Osborne's spending review is simply a continuation of the Conservatives' attack on democracy. The cries of the rising number of people now living in poverty go unheard as our millionaire government claim "we're all in this together".

Yet Labour is by no means a genuine alternative to the Conservative party. On 22 June, Ed Miliband announced that, if Labour were to triumph in the 2015 general election, they would not reverse the £11.5 billion in cuts recently announced by Osborne in the spending review.

The death of democracy in Britain is real. Miliband has confirmed that there is truly no alternative to austerity in the House of Commons. In fact, the entire shadow cabinet unashamedly accept that there is no alternative to austerity.
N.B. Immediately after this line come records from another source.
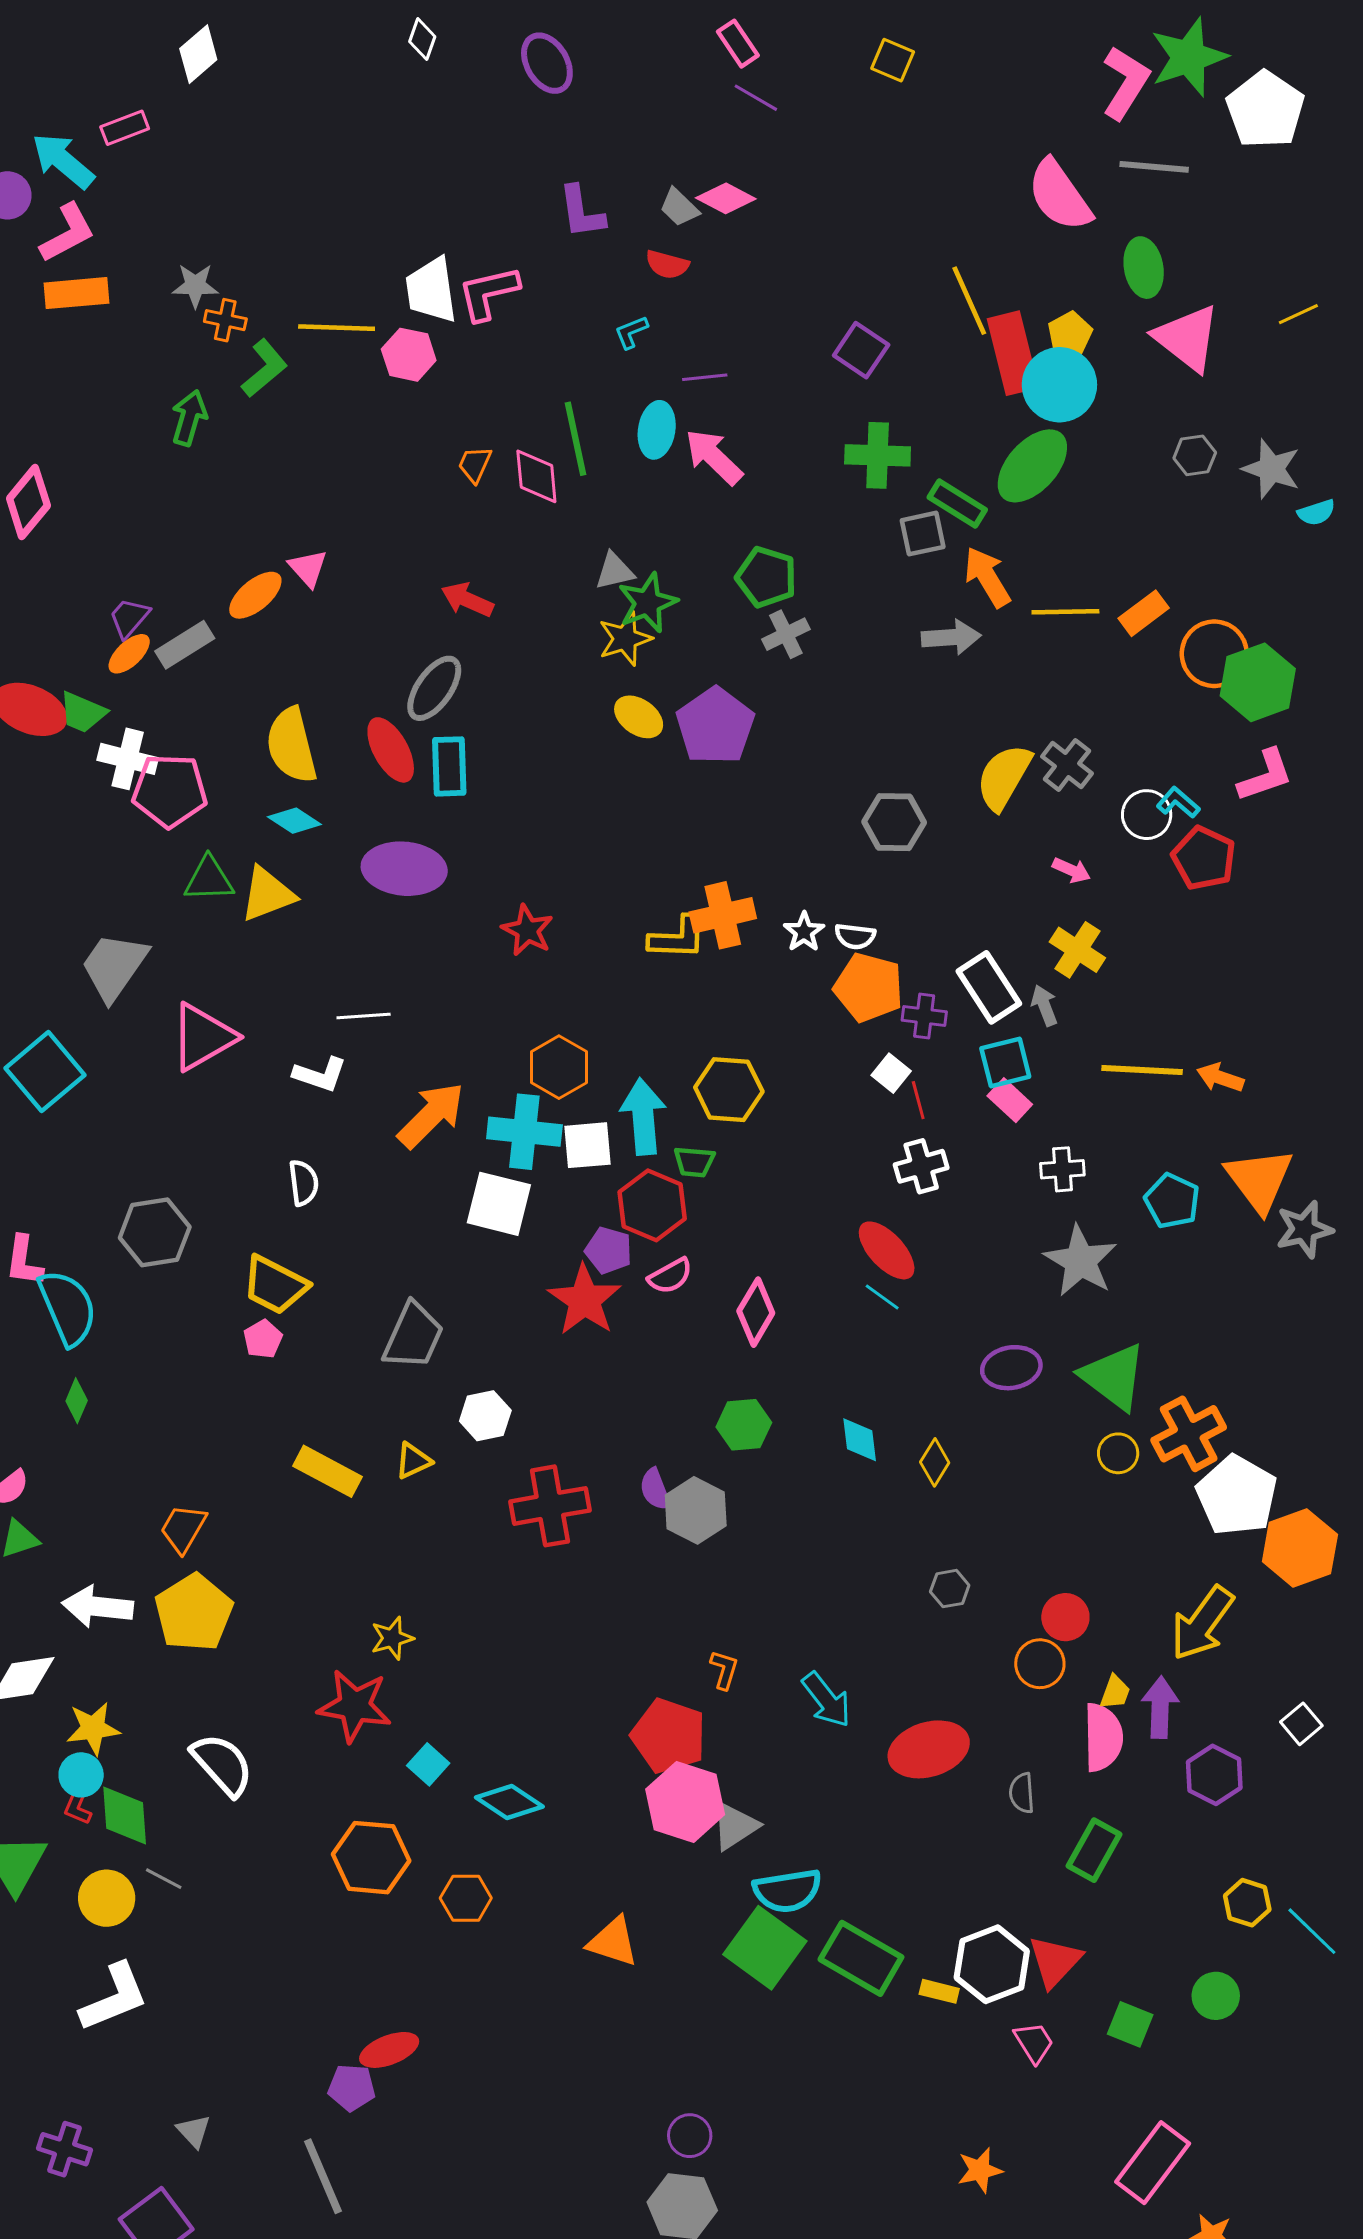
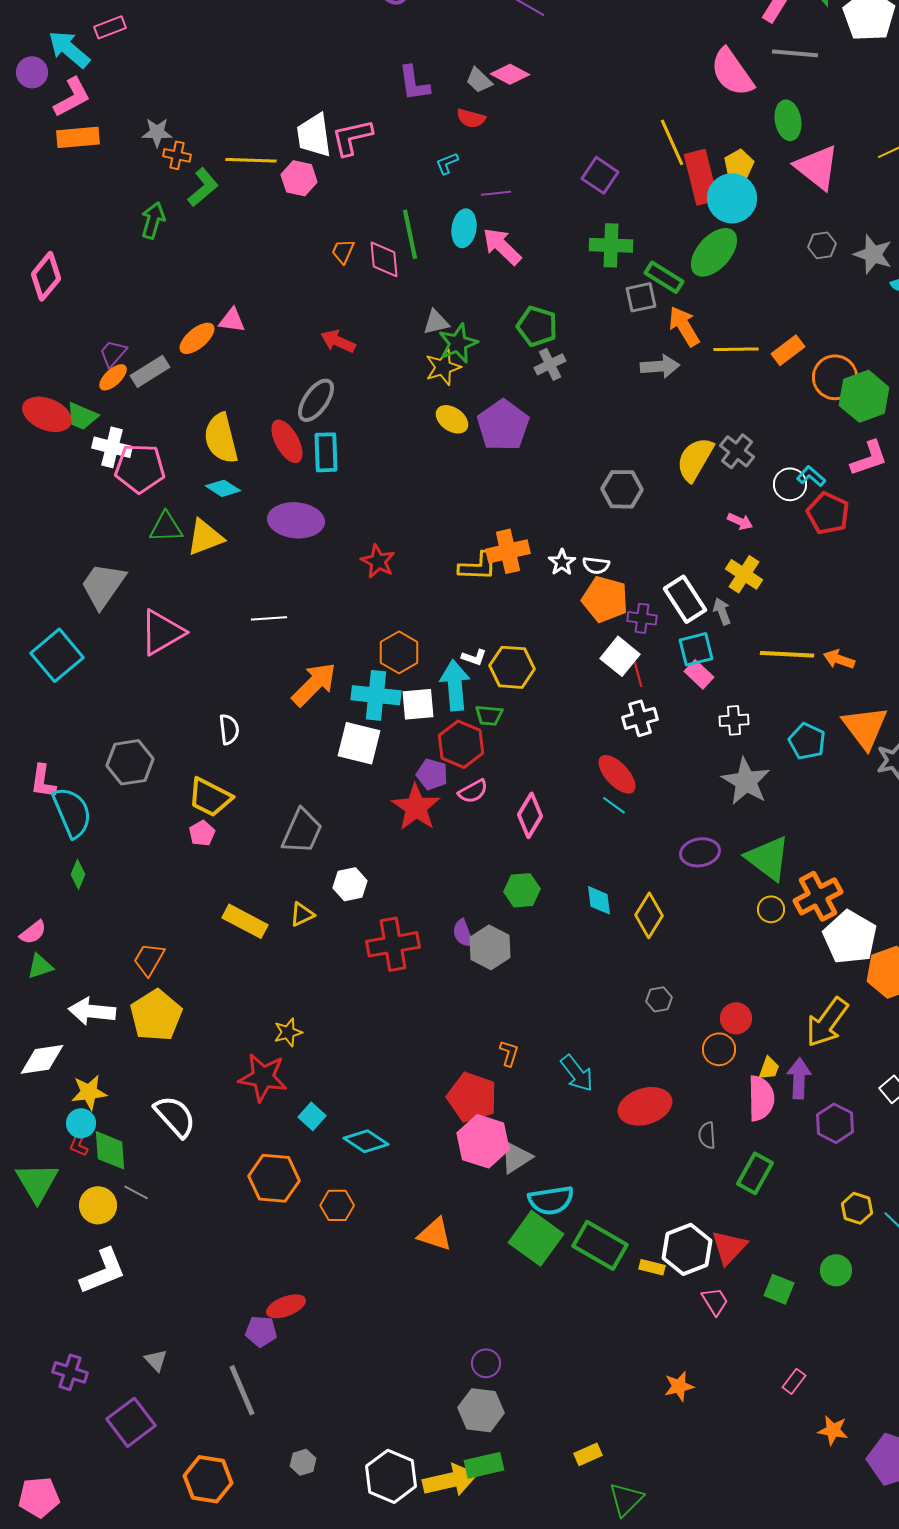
pink triangle: (308, 568) -> (232, 320), turned -40
white square: (891, 1073) -> (620, 656), size x1.5
white L-shape: (320, 1075) -> (474, 657), moved, size x0.7
yellow diamond: (935, 1462) -> (649, 915), size x1.4
pink rectangle: (1153, 2163) -> (794, 1381), size x0.5

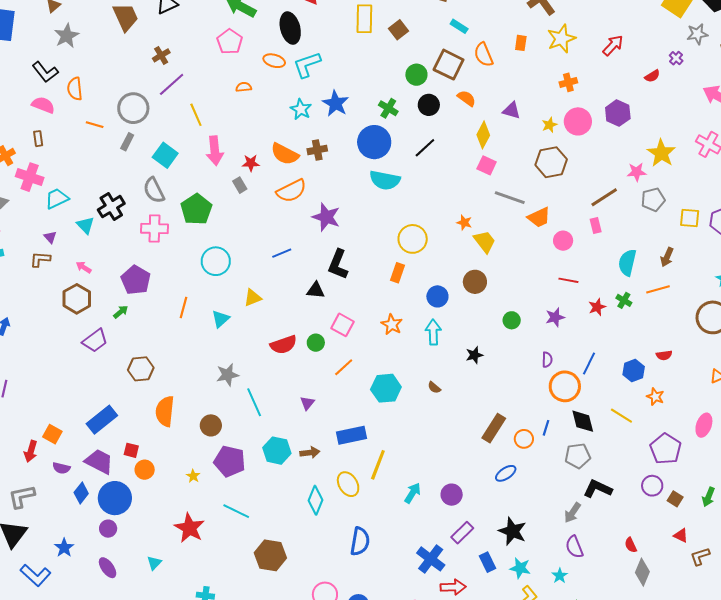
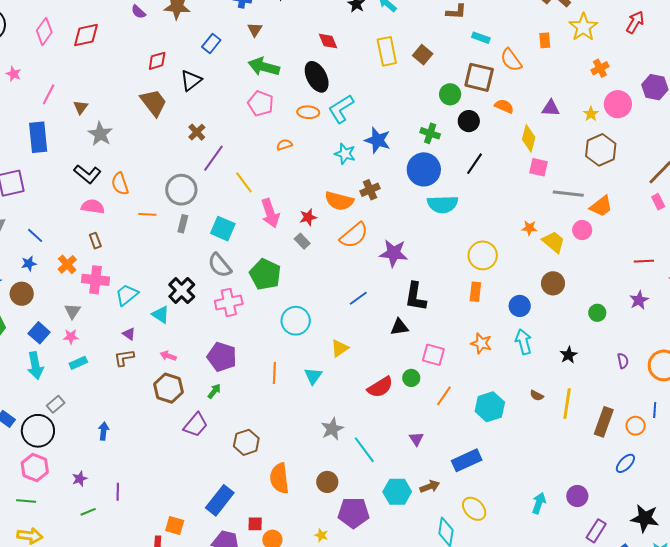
pink circle: (563, 241) -> (582, 230), moved
purple semicircle: (547, 360) -> (623, 361), moved
yellow line: (378, 465) -> (567, 404), moved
But there are many who do know that there is an alternative to austerity, it's just that none of these people are members of parliament. Now that the ruling class are suggesting that austerity is a necessity, it must be put to them that this is not a truth. There is a radical alternative to austerity, and this is where a revival of democracy will come from. Parliamentary politics has now become so centre-ground that it does not do what it is meant to do: represent. Democracy is by definition the rule of the people, yet this so-called British democracy is the rule of the elite.

So, yes, democracy is dead. George Osborne has shown this as he still refuses to listen to the thousands who are feeling the real effects of his hardline economic policy. Miliband has shown, too, that there is no alternative in parliament. A revival of democracy, however, can be achieved, but this can only come from the British people themselves.

Through direct action, protesting and organisation in the workplace, for example, people can demonstrate what kind of alternatives are available. The pain the government's cuts are causing cannot be ignored, and since neither the Conservatives, Labour, nor the Lib Dems are willing to represent these people, the people must represent themselves.